When it comes to foreign policy and national security, Rudy Giuliani is in an untenable position: he’s inexplicably decided to base his entire presidential campaign on subjects he knows nothing about. At some point over the last six years, Giuliani got it in his head that being the mayor of a city attacked by terrorists necessarily makes that person an expert on keeping Americans safe.
With surprising frequency, Giuliani struggles to hide his ignorance about his signature issue. He can’t answer policy questions coherently, he can’t debate the issues persuasively, and he can’t explain his beliefs rationally. Indeed, most of the time, Giuliani is an embarrassment to himself, though he’s a little too arrogant to realize it, and GOP primary voters are a little too gullible to question it.
As it turns out, however, Giuliani’s campaign has come to realize that if their candidate is going to be taken seriously, they’ll have to do what Giuliani can’t: describe a foreign policy platform that he would implement if elected. The result is this article in Foreign Affairs, the magazine of the Council on Foreign Relations.
Now, from the outset, let’s recognize that the Giuliani campaign considers this an important article. Its contents are not just off-the-cuff remarks made an unprepared and inexperienced candidate; this is an article ghost-written by a presidential candidate’s top foreign policy advisors (all of whom are neocons). It’s safe to assume that a large team of trusted aides went over the piece with a fine-tooth comb, making sure it reflects exactly what Giuliani would do as president.
And after having read the piece, I can safely say that Giuliani is as nutty as a fruitcake. His approach to foreign policy is spectacularly dangerous, irresponsible, and stupid. Imagine Dick Cheney with a loaded gun in one hand, and an empty bottle of antidepressants in the other, and you can start to get the idea.
I don’t want to reinvent the wheel here, so I’ll point to a couple of my favorites takes on the Giuliani piece from others. First up, Yglesias:
Giuliani thinks that “we must understand that our enemies are emboldened by signs of weakness” so any expressed desire to cut deals actually undermines our safety and invites attack. The result is a chilling vision of a world where peace can only be achieved through American military domination. […]

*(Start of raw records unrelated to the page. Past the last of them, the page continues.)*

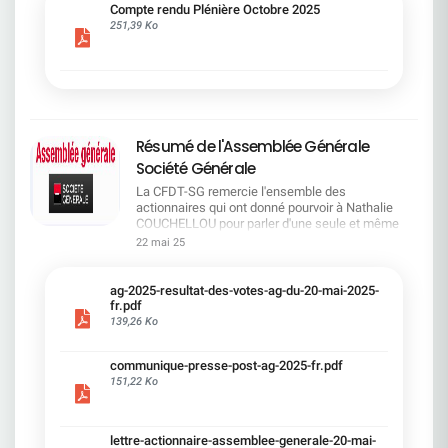
cadre du dialogue social.Bonne lecture !
Compte rendu Plénière Octobre 2025
251,39 Ko
Résumé de l'Assemblée Générale
Société Générale
La CFDT-SG remercie l'ensemble des
actionnaires qui ont donné pourvoir à Nathalie
COUCHELLOU pour parler d'une seule et même
voix.L'assemblée Générale s'est ouverte avec 4
22 mai 25
hommes à la tribune et 687 actionnaires dans la
salle.Le Directeur financier, Leopoldo ALVEAR, a
souligné la forte amélioration en 2024 de tous les
ag-2025-resultat-des-votes-ag-du-20-mai-2025-
facteurs financiers et le premier trimestre 2025
fr.pdf
encourageant.Le Directeur Général, Slawomir
139,26 Ko
KRUPA, a présenté les 4 priorité stratégiques pour
une création de valeur durable : Etre une banque
communique-presse-post-ag-2025-fr.pdf
solide. Etre une banque simple et intégrée. Etre
151,22 Ko
une banque efficace. Etre une banque rentable. Le
Directeur Général Délégué, Pierre PALMIERI, a
présenté la feuille de route en matière de
RSEVous pouvez retrouver les questions des
lettre-actionnaire-assemblee-generale-20-mai-
actionnaires dans la salle à partir de la page 7 de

This has been the kind of thinking that’s animated the Bush administration at its very worst moments. You get the immediate problem that America’s military edge can be countered by nuclear weapons. So it becomes very important to prevent countries from getting nuclear weapons. This can’t be done through the UN-backed process of the Non-Proliferation Treaty and international law, or even through diplomacy more generally, because that would signal weakness. The only tools available are coercion — military and economic. Of course, signaling an American desire to invade lots of countries only makes other countries more eager to get nuclear bombs. What’s needed, then, is a credible threat to fight a whole series of wars.

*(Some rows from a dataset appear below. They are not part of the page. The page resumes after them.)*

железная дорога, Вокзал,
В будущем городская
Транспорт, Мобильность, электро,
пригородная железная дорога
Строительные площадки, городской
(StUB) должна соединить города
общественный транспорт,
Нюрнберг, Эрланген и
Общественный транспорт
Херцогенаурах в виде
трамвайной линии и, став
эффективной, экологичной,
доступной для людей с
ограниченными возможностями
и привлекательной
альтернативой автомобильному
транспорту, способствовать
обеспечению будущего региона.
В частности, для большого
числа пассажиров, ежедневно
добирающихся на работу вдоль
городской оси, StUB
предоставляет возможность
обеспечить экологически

James Joyner, meanwhile, (a conservative who used to support Giuliani’s candidacy) described the former mayor as “batshit insane.”
The more I hear and read, though, the more I think Giuliani is either a charlatan or a simpleton. Either he’s lying to us and we therefore have no idea what his foreign policy will be or, worse, this is what he really thinks. […]

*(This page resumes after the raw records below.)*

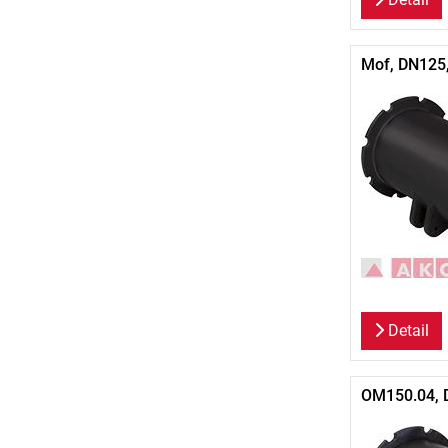
Mof, DN125
Detail
OM150.04, 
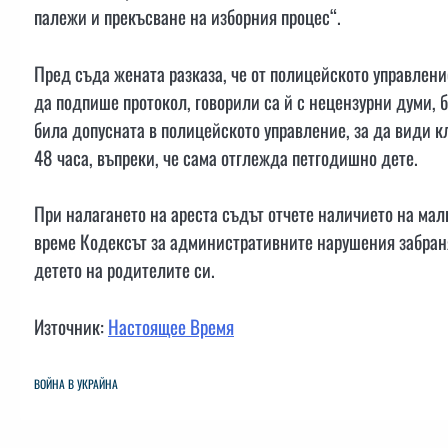
палежи и прекъсване на изборния процес“.
Пред съда жената разказа, че от полицейското управление
да подпише протокол, говорили са й с нецензурни думи, би
била допусната в полицейското управление, за да види к
48 часа, въпреки, че сама отглежда петгодишно дете.
При налагането на ареста съдът отчете наличието на мал
време Кодексът за административните нарушения забраня
детето на родителите си.
Източник:
Настоящее Время
ВОЙНА В УКРАЙНА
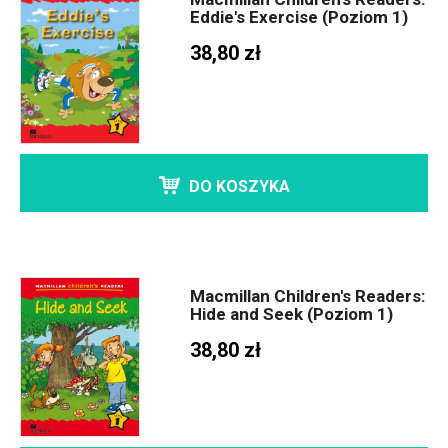
Eddie's Exercise (Poziom 1)
38,80 zł
DO KOSZYKA
Macmillan Children's Readers:
Hide and Seek (Poziom 1)
38,80 zł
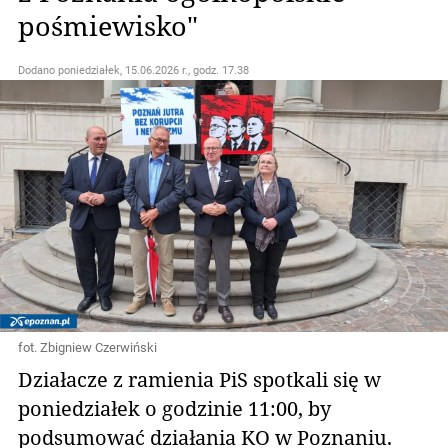
pośmiewisko"
Dodano
poniedziałek, 15.06.2026 r., godz. 17.38
fot. Zbigniew Czerwiński
Działacze z ramienia PiS spotkali się w
poniedziałek o godzinie 11:00, by
podsumować działania KO w Poznaniu.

Essentially, he wants to massively increase a defense budget that already spends more than the rest of the countries on the planet combined so as to buy more submarines and anti-missile systems to protect us against a land-based guerrilla movement. We’re then going to use that military to go in, apparently, to topple every regime we don’t like and to wipe out every instance of non-democratic badness and spend decades occupying those countries. All, of course, while winning friends and influencing people.
I’ve seen some analyses suggest that Giuliani would be a continuation of the Bush policy. That’s false. Giuliani seems to believe that Bush has been weak and compliant, and what we really need is to be far more forceful in opposing diplomacy, using force, beating allies into submission, and leading through fear.
It’s impossible to excerpt — the piece needs to be read to be appreciated, but like Jim Henley, I was struck by this one sentence from Giuliani’s article:
Aspiring dictators sometimes win elections, and elected leaders sometimes govern badly and threaten their neighbors.
Giuliani seems to have missed the irony.